Internet, I’m going to bestow two bits of (probably unsurprising) information on you:

1. Every single thing that you can think of involving letterpress printing is very.very.very.heavy.
My press weighs 1200 pounds. The type cabinet weighs about that much.
Galleys? You can’t lift them. Furniture? You have to remove half of it from the rack before you can even think about budging it.
Type? Leads? Well, they’re made of lead.

2. No one, and I mean NO ONE, wants to move a small print shop from Michigan to Brooklyn. After about a month straight of calling and explaining the situation and not getting callbacks and calling again and doing more and more searches for equipment movers and letterpress movers and regular movers and getting VERY VERY frustrated, I found Ken over at Allied movers of Lansing.

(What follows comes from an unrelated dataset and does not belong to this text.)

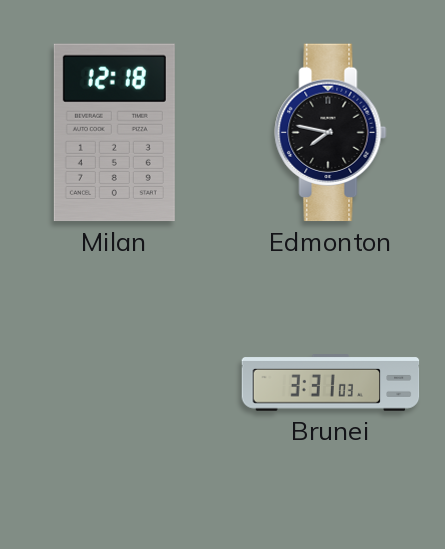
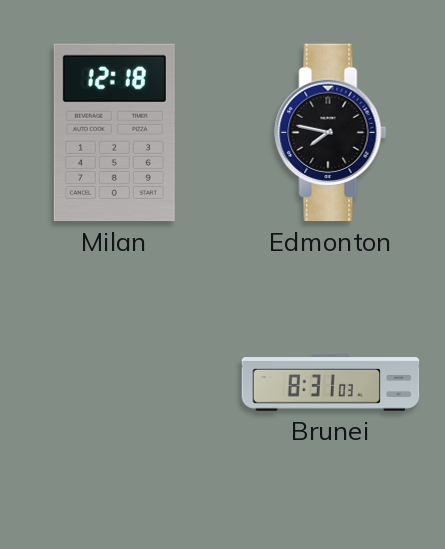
Brunei: 3:31 -> 8:31
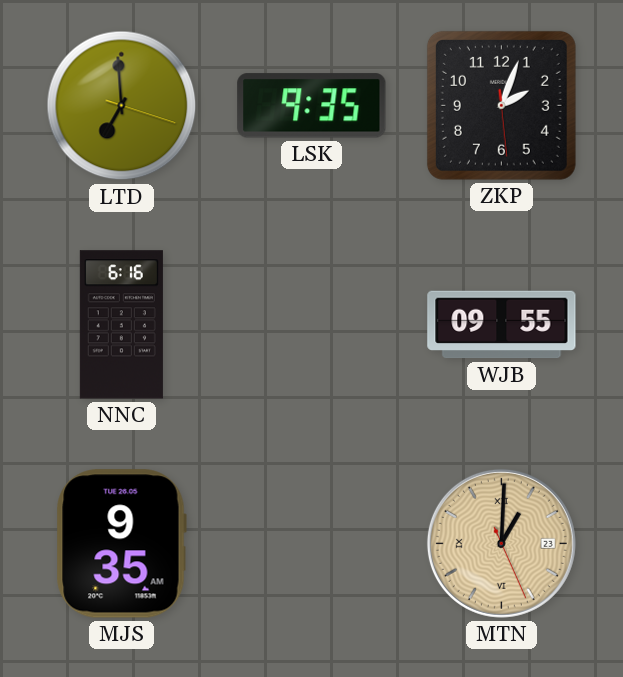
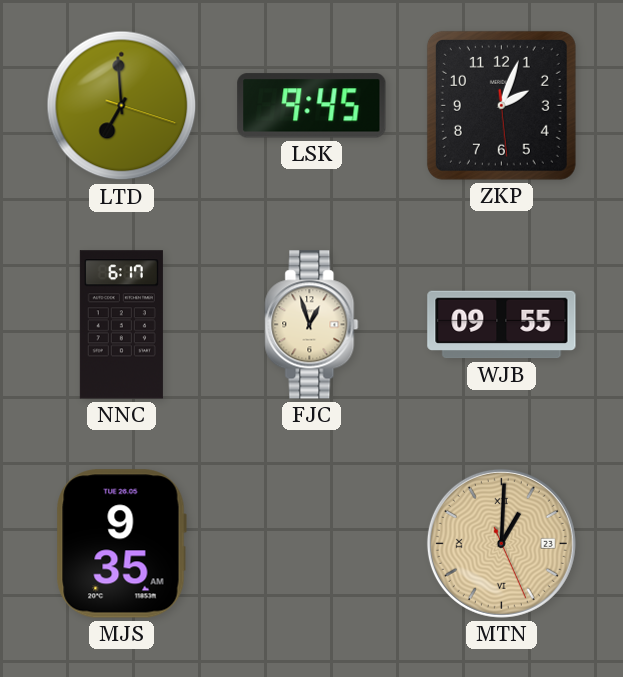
LSK: 9:35 -> 9:45
NNC: 6:16 -> 6:17
FJC: none -> 12:57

And guess what? He was awesome. He handled the first leg of the move, which I was (of course) very nervous about, since I was in Brooklyn and my awesome mom was overseeing.

But they knew exactly what they were doing and they had everything out in an hour and a half. I couldn’t believe it.

These are the guys who know exactly what they’re doing.

And before I tell you the second half of the story, first, can I say, that moving a heavy thing, or in this case, many heavy things, is a logistical nightmare. Having to be there when the movers arrive, trying to arrange a forklift (unsuccessfully, because everyone’s schedules are constantly changing) and trying to coordinate between 5 different people? Well, it’s pretty much impossible.

So, when the movers showed up on the Brooklyn end, they thought there was going to be a forklift there, and there wasn’t. Everything got off the truck eventually, but I almost had a nervous breakdown. Galleys spilled out in the truck, the police arrived, we blocked traffic on the entire street for 2.5 hours (and now all my new neighbors pretty much hate me), and we had to haul out a circular saw and cut a palette in half at one point. I think this image pretty much summed up the morning:

This is the guy that doesn’t know exactly what he’s doing.

But the press is inside, in one piece! Small victories!